For many years MySQL has adviced PHP developers to implement all kinds of logic needed to use MySQL Replication or MySQL Cluster in the application. PECL/mysqlnd_ms is changing this. Take any PHP MySQL application using any PHP MySQL extension (mysql, mysqli, PDO_MySQL), compile PHP to use the mysqlnd library, install the PECL module, drop it in and, be ready to migrate the application from a single database to a database cluster. At any time, it shall be possible to overrule all automatic decisions of the plugin, whenever needed.

Service levels

One of the biggest challenges when switching from a single database to an asynchronous database cluster, such as a MySQL Replication cluster, is the change in data consistency. A single server delivers strong consistency: all clients see each others changes. A MySQL replication cluster defaults to eventual consistency for a slave access: a client may or may not see its own changes, which is a significantly lower service level. However, in many cases its OK, why else would have an asynchronous approach have gained such popularity.

Version 1.2.0-alpha of mysqlnd_ms introduces a quality of service filter. The application says what service level it needs from the cluster and the plugin delivers:

  • Eventual consistency
    • optional parameter: maximum age, don’t read from slaves that lag too far behind
  • Session consistency (read your writes)
    • optional parameter: global transaction ID for reading from "up-to-date" slaves
  • Strong consistency

A simple function call – mysqlnd_ms_set_qos() – sets the service level.

Further readings:

Global Transaction ID support

In its most basic form a global transaction ID can be described as a transaction counter maintained on the master.
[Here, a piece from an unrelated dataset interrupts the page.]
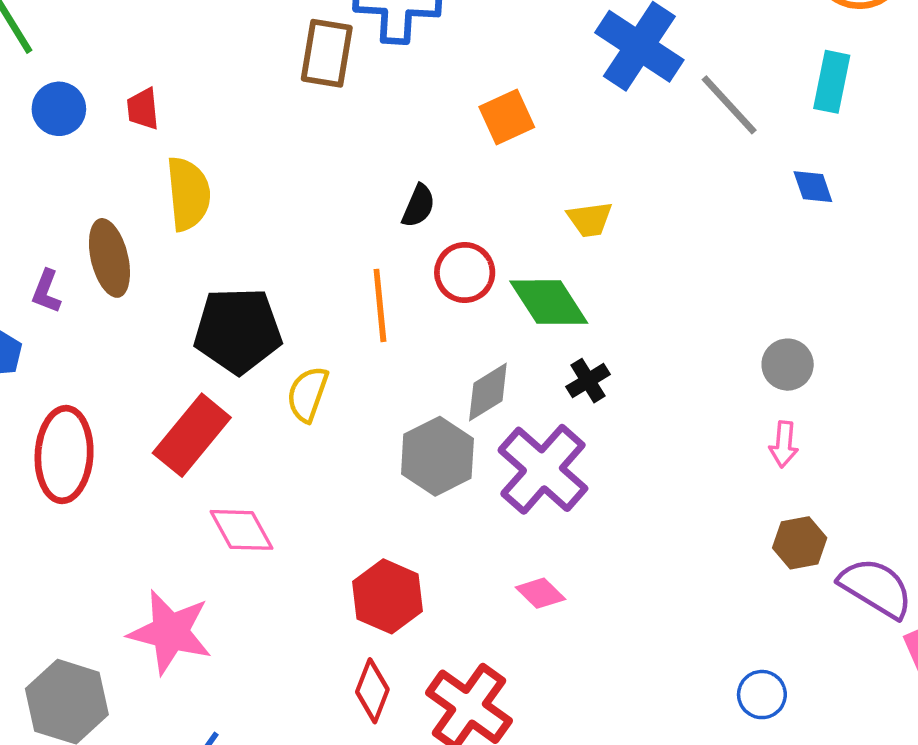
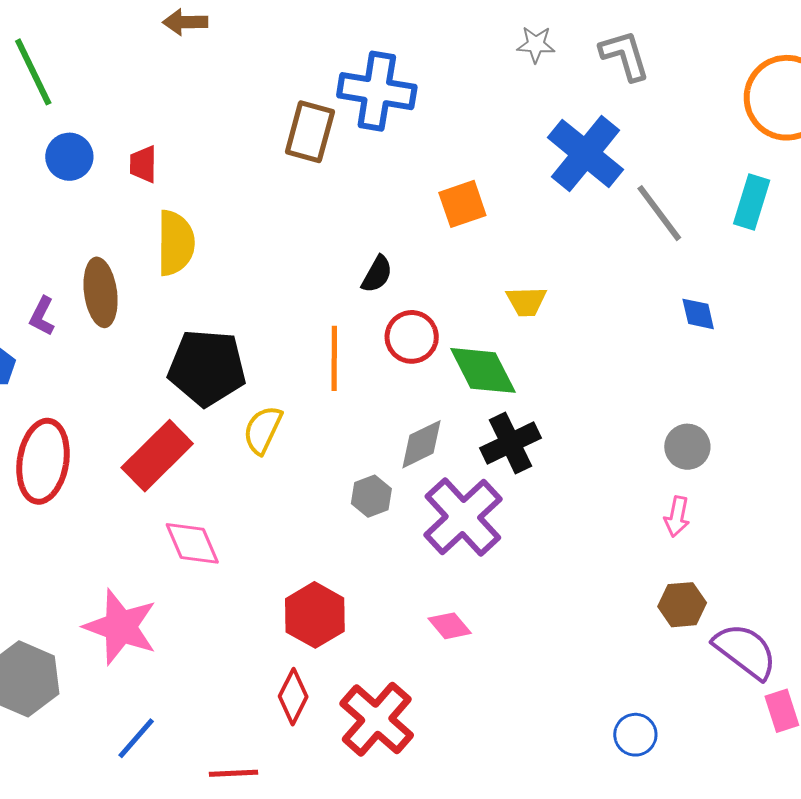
blue diamond: (813, 187) -> (698, 314), moved
black cross: (588, 381) -> (510, 443), size x1.5
gray hexagon: (437, 456) -> (371, 496), size x0.6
If the master fails, the most current slave for master promotion can easily be found by searching the slave with highest transaction ID. The MySQL 5.6 Development Release contains this feature, however, it is neither production ready nor fully functional yet. And, so far, master fail over remains a manual task of the database administrator. Whenever the server solution is ready, mysqlnd_ms users are prepared to make the most out of it.

Beginning with version 1.2.0-alpha, PECL/mysqlnd_ms can to a client-side emulation of the feature and transparently maintain a global transaction ID table on the master. Client-side emulation is a second best solution but one of the few options one has in heterogenous environments with servers that do not have the functionality built-in.

A global transaction ID can also be used for improving session consistency (read your writes) load balancing for MySQL replication. Without a global transaction ID a client cannot say for sure in advance if a slave has already replicated a change. To read the own writes, the client must query the master. By help of a global transaction ID one can find if a certain write has been replicated already by a slave. Read your writes becomes possible on slaves. Read load is taken away from the master.

Further reading:

There is more to say about the release. Please, stay tuned. We started updating the manual. It will take a couple of days to complete the work and until the latest changes have made their way from the PHP manual staging area to the PHP manual mirrors. More blogs are coming as well.

Happy hacking!

@Ulf_Wendel

PS: Pierre, it should build fine on Windows.